Court of Appeal  •  Civil Appeal 70 of 2007  •  9 Aug 2012  •  Kenya

Coram
Alnashir Ramazanali Magan Visram, John walter Onyango Otieno, Martha Karambu Koome

Judgement

JUDGMENT OF THE COURT

1. This is a second appeal against the judgment of the High Court (Kimaru, J) which was delivered on 29th May, 2006. The episode that gave rise to the claim for special and general damages for loss of user of a motor vehicle occurred on or about 11th February, 1995. The respondent’s motor vehicle registration number KAL 687B was allegedly involved in an accident with the appellant’s motor vehicle registration Number KAD 814R along the Eldoret/Nakuru road.

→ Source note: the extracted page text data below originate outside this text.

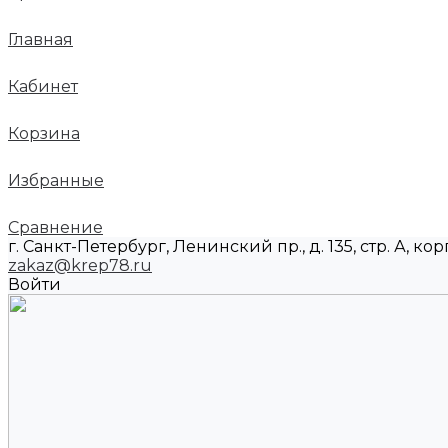
Главная
Кабинет
Корзина
Избранные
Сравнение
г. Санкт-Петербург, Ленинский пр., д. 135, стр. А, корп
zakaz@krep78.ru
Войти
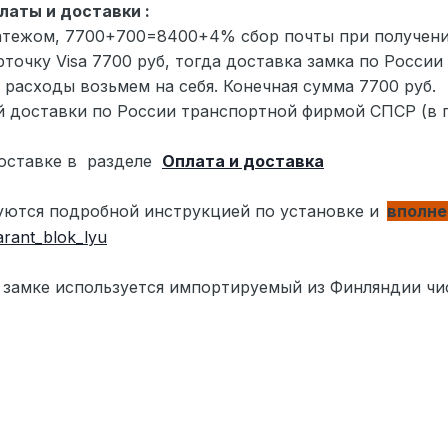
латы и доставки :
атежом, 7700+700=8400+4% сбор почты при получении
арточку
Visa
7700 руб, тогда доставка замка по России
 расходы возьмем на себя. Конечная сумма 7700 руб.
й доставки по России транспортной фирмой СПСР (в п
оставке в
разделе
Оплата и доставка
уются подробной инструкцией по установке и
вполне
замке используется импортируемый из Финляндии ч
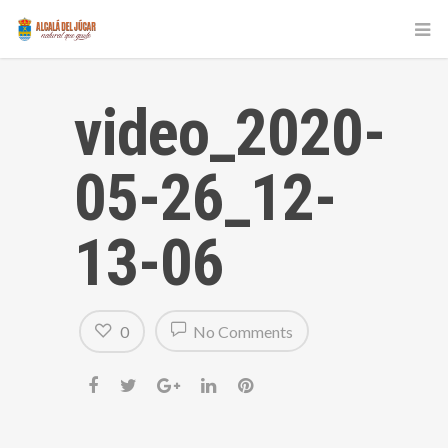
video_2020-
05-26_12-
13-06
0
No Comments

2. The respondent blamed the appellant for the accident as per the particulars of negligence and the consequential damages for the repairs as well as general damages for loss of user of the motor vehicle. The appellant filed a statement of defence denying liability in total and in the alternative, pleaded that if indeed an accident occurred it was caused by the negligence of the respondent’s driver.

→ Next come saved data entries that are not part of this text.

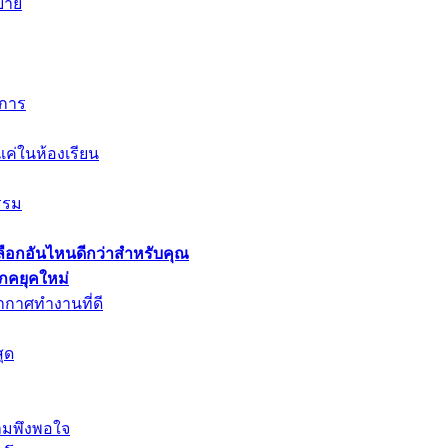
สบาย
งการ
งแค่ในห้องเรียน
กรรม
เลือกอันไหนดีกว่าสำหรับคุณ
ภคยุคใหม่
กาศทำงานที่ดี
ุด
ามพึงพอใจ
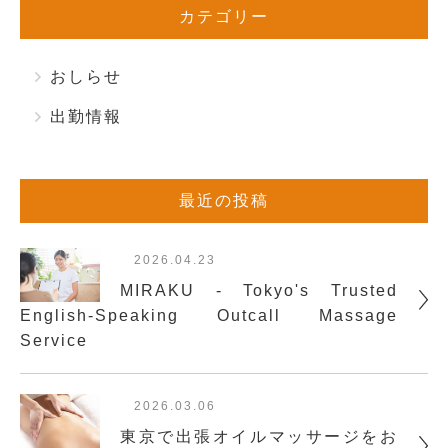
カテゴリー
おしらせ
出勤情報
最近の投稿
2026.04.23
MIRAKU - Tokyo's Trusted
English-Speaking Outcall Massage
Service
2026.03.06
東京で出張オイルマッサージをお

3. After conducting a trial and considering the evidence, the learned trial magistrate arrived at the following conclusion:

“In all I have no reason not to believe the plaintiff incurred the stated KShs.134,800/- special damages and KShs.54,000/- for was (sic) of user of his vehicle. That comes to KShs.188,800/-. To the extent I am satisfied that the plaintiff has proved his case against the defendants to the required standard. I accordingly enter judgment for him against the defendants jointly and severally for KShs.188,800/- (one hundred and eighty eight thousand eight hundred) plus costs of this suit and interest.”

4. The appellant appealed against that decision in the High Court and Kimaru, J while concurring with the learned trial magistrate, dismissed the appeal. The appellant is still aggrieved and has now mounted a second appeal on the following grounds:

“ 1. That the learned judge erred in law, in his application of the law of evidence on the governing principle on proof of special damages to the prejudice of the appellant in the following respects:

(a) By upholding the subordinate court’s finding that the respondent earned a sum of KShs.2,000/- per day from the suit motor vehicle without any proof in that behalf.

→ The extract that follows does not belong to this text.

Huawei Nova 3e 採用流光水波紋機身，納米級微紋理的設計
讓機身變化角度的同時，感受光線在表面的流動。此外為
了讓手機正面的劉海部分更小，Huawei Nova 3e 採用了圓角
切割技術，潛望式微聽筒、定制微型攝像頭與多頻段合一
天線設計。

(b) By basing his decision on the failure to challenge the respondent’s assertion that he earned a sum of KShs.2,000/- per day, rather than on the standard of proof required of the respondent.

(c) By finding that the respondent was entitled to the claim of loss of user.

(d) In arriving at the conclusion that the respondent was entitled to repair charges and in finding that the receipts produced in support of repair charge had proved the claim for repairs while the evidence of a photograph taken one [1] year later disproved that any repairs had been carried out at all.

2. That the learned judge erred in law in allowing to stand, damages in the sum of KShs.134,800/- despite there being no basis for this.

3. The learned judge erred in law in failing to apply the correct principles and standard of proof while re-evaluating the conflicting evidence on record.

4. The learned judge erred in law in delaying the delivery for over ten [10] months and thereby prejudiced the interests of the appellants.

5. That the decision was arrived at on consideration, to the extent that it was done, of wrong principle of law.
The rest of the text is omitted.